Dr. Russell says some of the confusion
may result from the negative feelings often
attached to the term "feminism".
"I think some people are wary of
anything associated with the label
"feminist" because of some of the radical
views of the early years of the feminist
movement.
"We are not attempting to drive women
from their homes, to neglect their
families," she adds. "Being pro-female is
not the same as being anti-male."
She says that feminist counselling is
directed as much to women who wish to
remain in the home as to those women who
work outside the home.
"I think women now have a broader
sense of what feminism is — they see it in
terms of expanding and exploring
opportunities in any area they desire.
"The idea that women have to abandon
the home to be fulfilled is just as
restricting, in my opinion, as the previous
stereotypes."
Dr. Russell says the goal of feminist
counselling is to help an individual identify
her goals and needs, as well as the social
and personal forces that are preventing her
from meeting those needs.
"It is a broadly-based type of counselling
which helps a person determine where her
interests and skills lie, regardless of what
has previously been considered 'male
territory' or 'women's domain'.
"The problem with the traditional style
of counselling women is that the
stereotypical views of women are often
reinforced," says Dr. Russell. "Traditional
counselling tries to adjust the woman to fit
a particular role, which in the past has
usually meant that of wife and mother.
"Traditional counselling takes the
approach that if a woman is unhappy with
her situation it must be because something
is wrong with her ability to fill her role and
counselling is directed toward resolving this
inadequacy.
- Ggpyi^f-M..
Jm
Mary Russell
"Feminist counselling recognizes that a
woman's social situation, being devalued
and relatively powerless, is stress-producing
in itself."
Dr. Russell gives the example of a
woman with young children who is feeling
tired and frustrated.
"A traditional counsellor would view this
as the woman's problem," she says. "He or
she would probably want to know about
her childhood history to see if there was
anything that might have hindered her
development into the female role, and she
would be encouraged to talk about her
conflicts with the ultimate goal of adjusting
to a situation that was unchanged.
"The first thing that would be done in
feminist counselling would be to assure the
woman that it is natural to feel somewhat
frustrated when caring for young
children," says Dr. Russell. "Most women
feel they've failed their family if they
become upset or depressed and can't cope
with their role of wife and mother.
"A feminist counsellor would then
explore what personal and social changes
are necessary to relieve that stress."
Dr. Russell identifies five key counselling
skills in her new book.
"The first aspect of feminist counselling
is to encourage women to have a positive
image of themselves," she says. "It isn't just
society that puts women down. Women
have to start placing more value on the
skills they have.
"Secondly, we try to help women
understand the various social structures
that exist in society and how they
contribute to individual problems.
"We also promote total personal
development.

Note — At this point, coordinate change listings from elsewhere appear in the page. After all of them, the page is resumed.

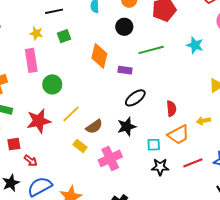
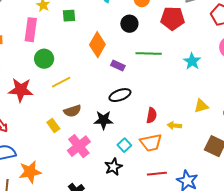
yellow line: (71, 114) -> (61, 82), moved
yellow arrow: (204, 121) -> (174, 126), moved
cyan square: (154, 145) -> (124, 145), turned 32
pink cross: (110, 158) -> (79, 146), turned -30
black star: (160, 167) -> (113, 167), moved, turned 30

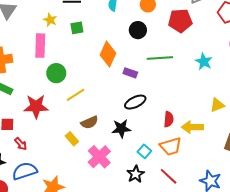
yellow arrow: (174, 126) -> (192, 127), size x1.5
red line: (157, 174) -> (169, 176), moved, turned 54

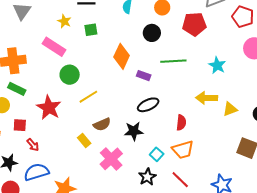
pink rectangle: (40, 46) -> (54, 47), turned -60
red star: (36, 106) -> (49, 108), turned 30
yellow arrow: (192, 127) -> (207, 98), moved

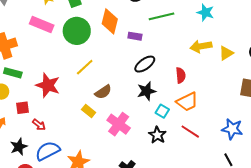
green circle: (70, 75) -> (77, 31), moved, size x1.4
black star: (134, 131) -> (146, 91), moved

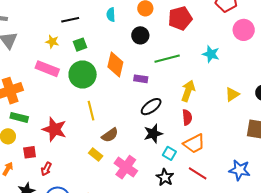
yellow arrow: (201, 46) -> (188, 91), moved, turned 120
yellow line: (85, 67) -> (91, 111), turned -60
red arrow: (39, 125) -> (46, 169), turned 80

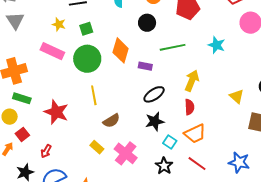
yellow triangle: (232, 94) -> (237, 96), moved, turned -49
red square: (30, 152) -> (22, 134), moved, turned -32
yellow rectangle: (96, 154) -> (97, 147), moved

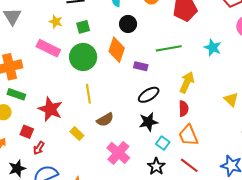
black circle: (147, 23) -> (128, 24), moved
red square: (22, 134) -> (27, 132), moved, turned -32
orange trapezoid: (195, 134) -> (188, 135), turned 90
yellow rectangle: (97, 147) -> (77, 134), moved

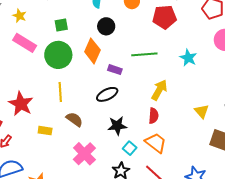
yellow star: (56, 22) -> (19, 16), moved
black ellipse: (149, 95) -> (107, 94), moved
brown semicircle: (105, 120) -> (74, 119), turned -120
yellow rectangle: (77, 134) -> (45, 131), turned -40
orange trapezoid: (188, 135) -> (156, 143), turned 145

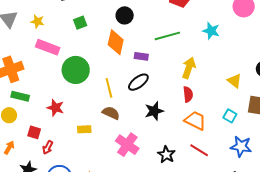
green circle: (58, 55) -> (76, 70), moved
yellow line: (60, 92) -> (109, 88), moved
red star: (21, 104) -> (55, 108), size x0.7
cyan square: (130, 148) -> (230, 116), moved

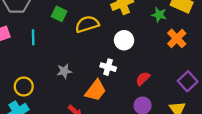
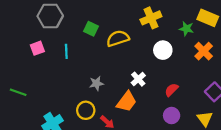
white circle: (124, 40) -> (163, 50), moved
white cross: (108, 67) -> (138, 79), turned 32
yellow circle: (24, 86) -> (86, 110), moved

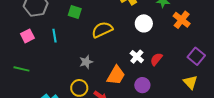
yellow semicircle: (118, 38) -> (102, 30), moved
white cross: (138, 79) -> (137, 57), moved
green line: (18, 92) -> (21, 69), moved
purple circle: (172, 116) -> (142, 85), moved

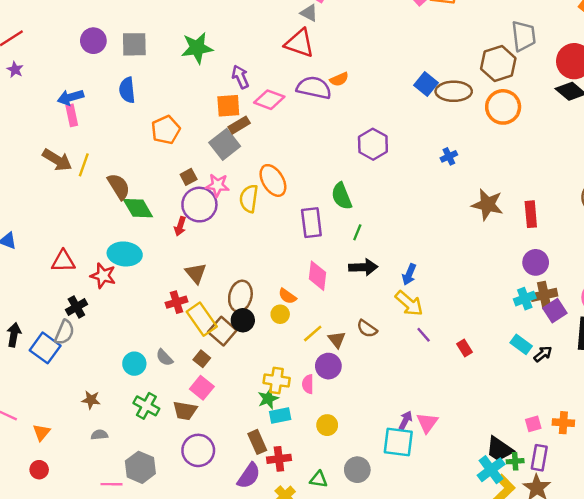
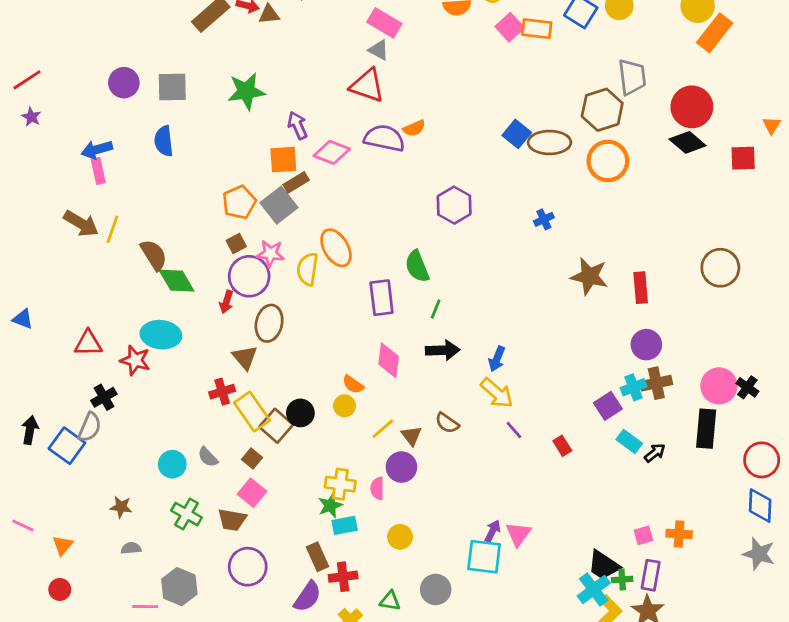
orange pentagon: (166, 130) -> (239, 202), moved
brown ellipse: (240, 296) -> (269, 323), moved
purple square: (555, 311) -> (608, 406), moved

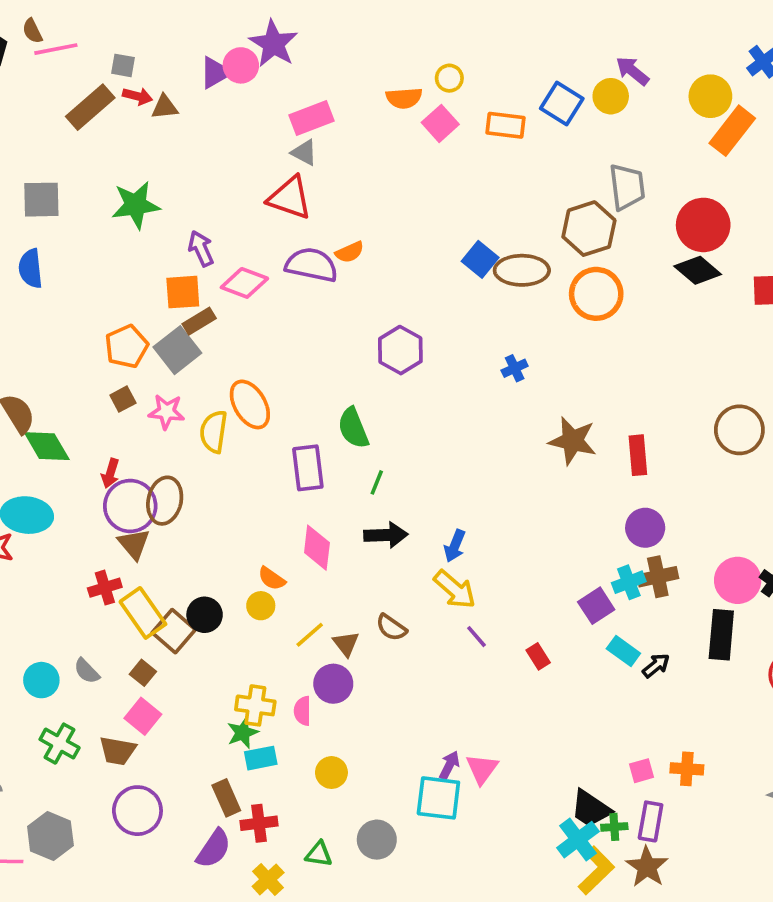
pink rectangle: (384, 23) -> (312, 118), turned -52
pink square: (510, 27) -> (440, 123), moved
purple circle: (249, 276) -> (130, 506), moved

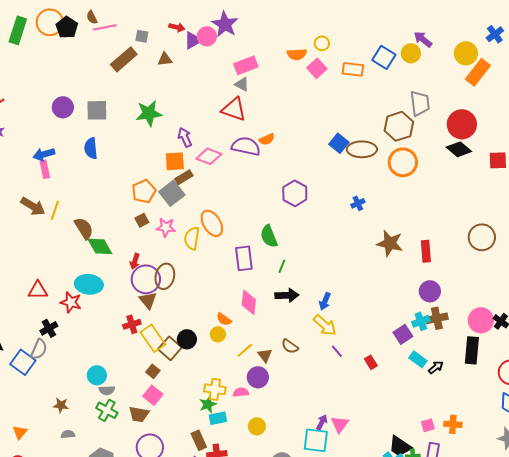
red arrow: (137, 96) -> (177, 27), moved
gray semicircle: (87, 671) -> (107, 390), moved, turned -49
pink semicircle: (302, 711) -> (241, 392), turned 84

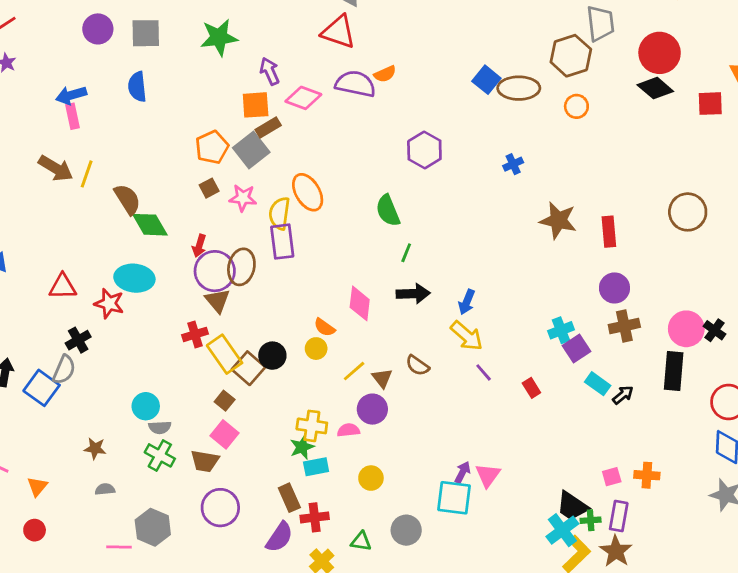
orange circle: (403, 162) -> (576, 106), size x0.6
purple rectangle: (244, 258) -> (282, 242), moved
cyan cross: (421, 321) -> (561, 330), moved

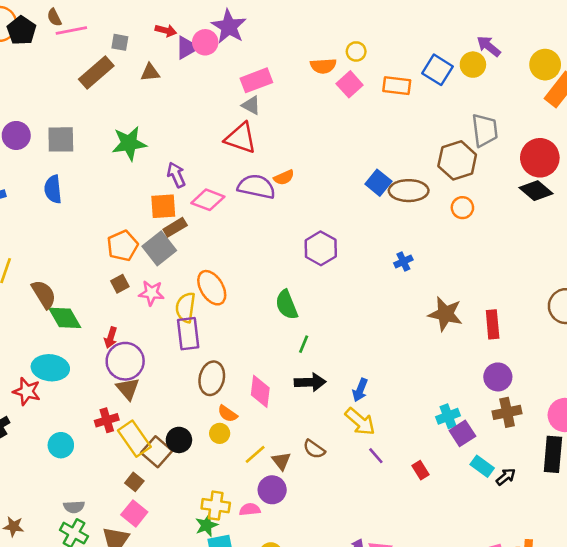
brown ellipse: (241, 267) -> (212, 378), moved
cyan circle: (146, 406) -> (61, 445), moved

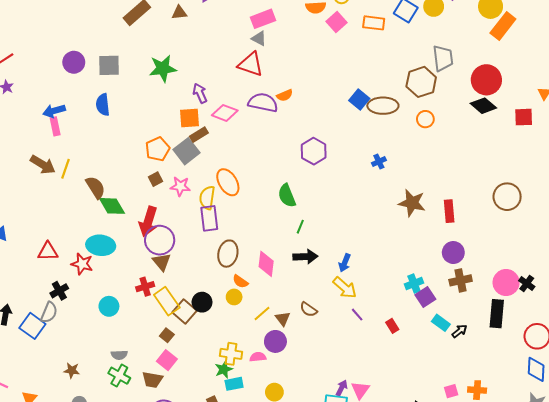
red arrow: (111, 338) -> (148, 221), size x1.8

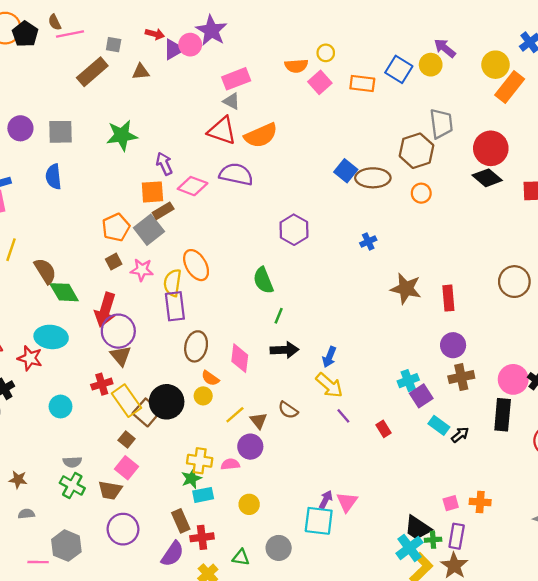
orange semicircle: (285, 95) -> (261, 135), moved, size x1.8
black circle: (202, 302) -> (167, 402), size x1.5

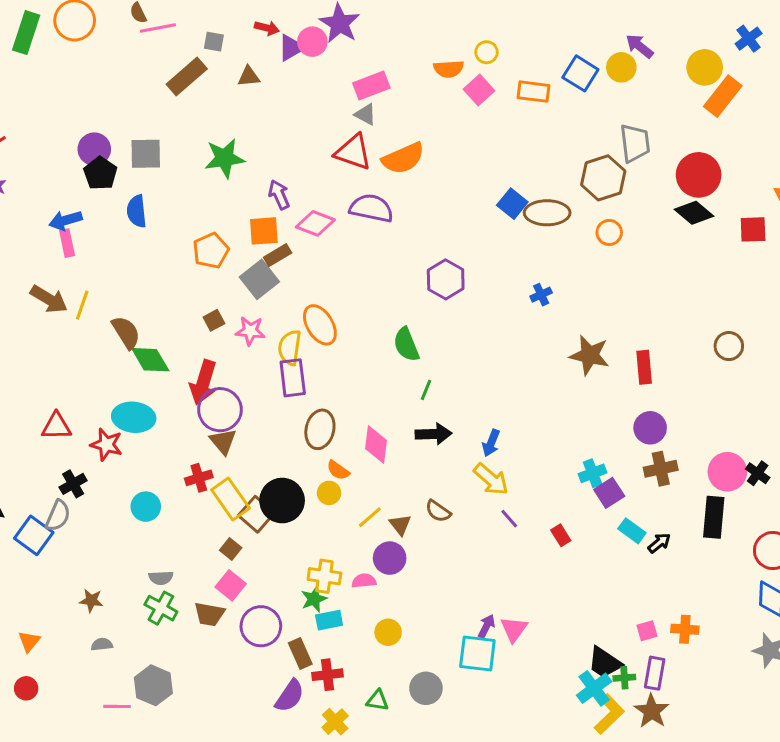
black pentagon: (25, 34) -> (100, 173), moved
orange pentagon: (116, 227) -> (211, 251), moved
brown circle: (514, 282) -> (729, 346), size x0.7
purple circle: (123, 529) -> (261, 626), moved

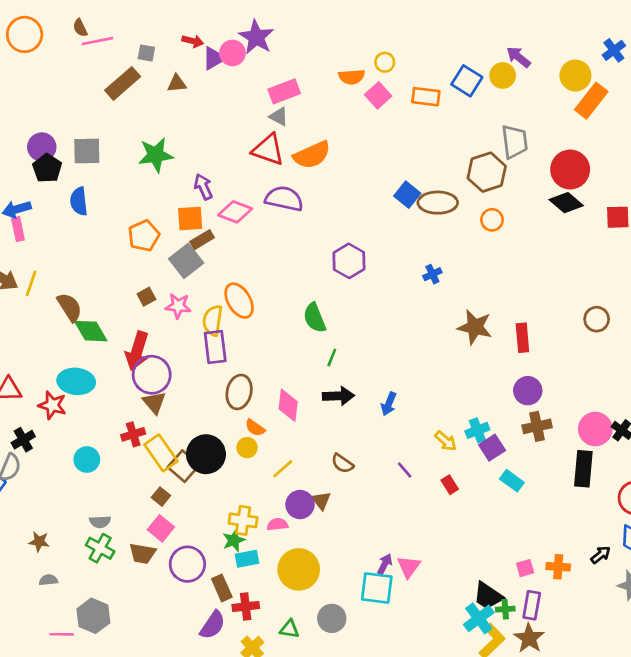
yellow arrow: (491, 479) -> (446, 441), moved, size x0.7
brown triangle: (400, 525) -> (321, 501), moved
black arrow: (659, 543) -> (601, 555), moved
yellow circle: (388, 632) -> (299, 569), size x1.8

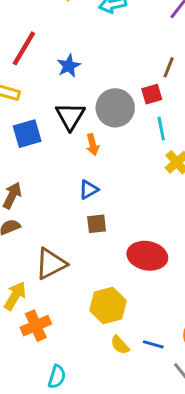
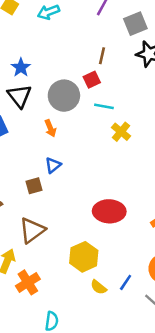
black triangle: (70, 116) -> (19, 96), moved
cyan line: (161, 129) -> (104, 106), turned -60
brown square: (97, 224) -> (34, 186), moved
blue line: (153, 344) -> (126, 282), turned -63

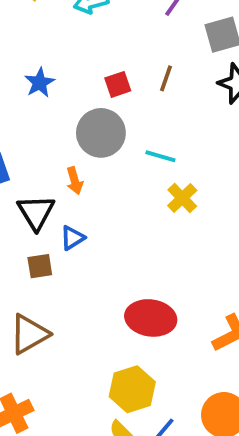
red square: (92, 80) -> (118, 84), moved
black triangle: (19, 96) -> (36, 212), moved
yellow hexagon: (84, 257) -> (132, 389), moved

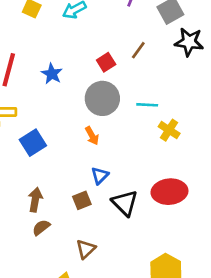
brown line: (166, 78) -> (138, 50), turned 30
black triangle: (36, 212) -> (125, 203), moved
red ellipse: (151, 318) -> (169, 192), moved
brown triangle: (29, 334) -> (86, 249), size x0.7

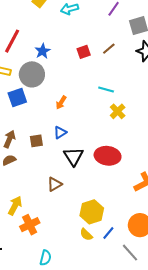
gray circle: (102, 98) -> (32, 74), moved
orange arrow: (92, 136) -> (61, 102), turned 48
brown square: (82, 200) -> (36, 141), moved
brown triangle: (86, 249) -> (55, 184), moved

Women are encouraged to
look at their goals in a more flexible way
— not just at what they feel to be feminine
skills, but any area they would like to
explore.
"Self-disclosure, a method of using
personal experience in the counselling
session, and behavior feedback —
observing and describing a person's
behavior to them — are also used in the
feminist counselling approach.
"The approach is based on the idea of
working through the client's problem
together rather than the counsellor as a
power figure dispensing advice."
Dr. Russell says counselling specifically
for women began about 20 years ago. "An
increasing amount of work is being done in
this field and it is gaining more
respectability as an area of research.
"Women do look at the world differently
than men, and unless our welfare and
counselling programs reflect this, they will
be ineffective for women."
According to Dr. Russell, women tend to
view life more in terms of relationships,
caring for others and creating networks
with other people while men tend to be
task-oriented, concerned with
accomplishments and achievements.
"I'm not certain that men and women
face different problems, but the way they
view their problems and the manner in
which they express their conflicts are
definitely different."
Dr. Russell is turning her attention to
ways that feminist counselling skills can be
incorporated into the curriculum of social
work schools.
"Some of the skills are replacements for
traditional skills, some are just slightly
different angles of approaches that are now
in practice. It's difficult to decide whether
we should teach the feminist approach in
separate courses or incorporate it into the
general counselling courses.
"It seems to be a trade-off. If you teach
it separately you reach a smaller audience,
whereas if it is added to the general
counselling curriculum you have a larger
cross-section of students but the material
may get lost in the shuffle."
Dr. Russell feels the need for counselling
for women might decrease if women
received more encouragement to explore
goals in a wider range of areas.
"I think it would be ideal for both men
and women if male and female roles were
disregarded or were expanded to include
any area of interest that would help an
individual to be fulfilled and content with
his or her lifestyle." UBC Reports March 28, 1984
CAMPUS
P€OPI£'
Tim Fulbright, a graduate student in
Anthropology at UBC, has received $1,000
as one of six top prize winners in the
Honeywell Futurist Awards Competition.
Three $1,000 and three $500 prizes were
awarded in the Canada-wide competition,
in which students were asked to write
about technological developments of the
next 25 years and their impact on society.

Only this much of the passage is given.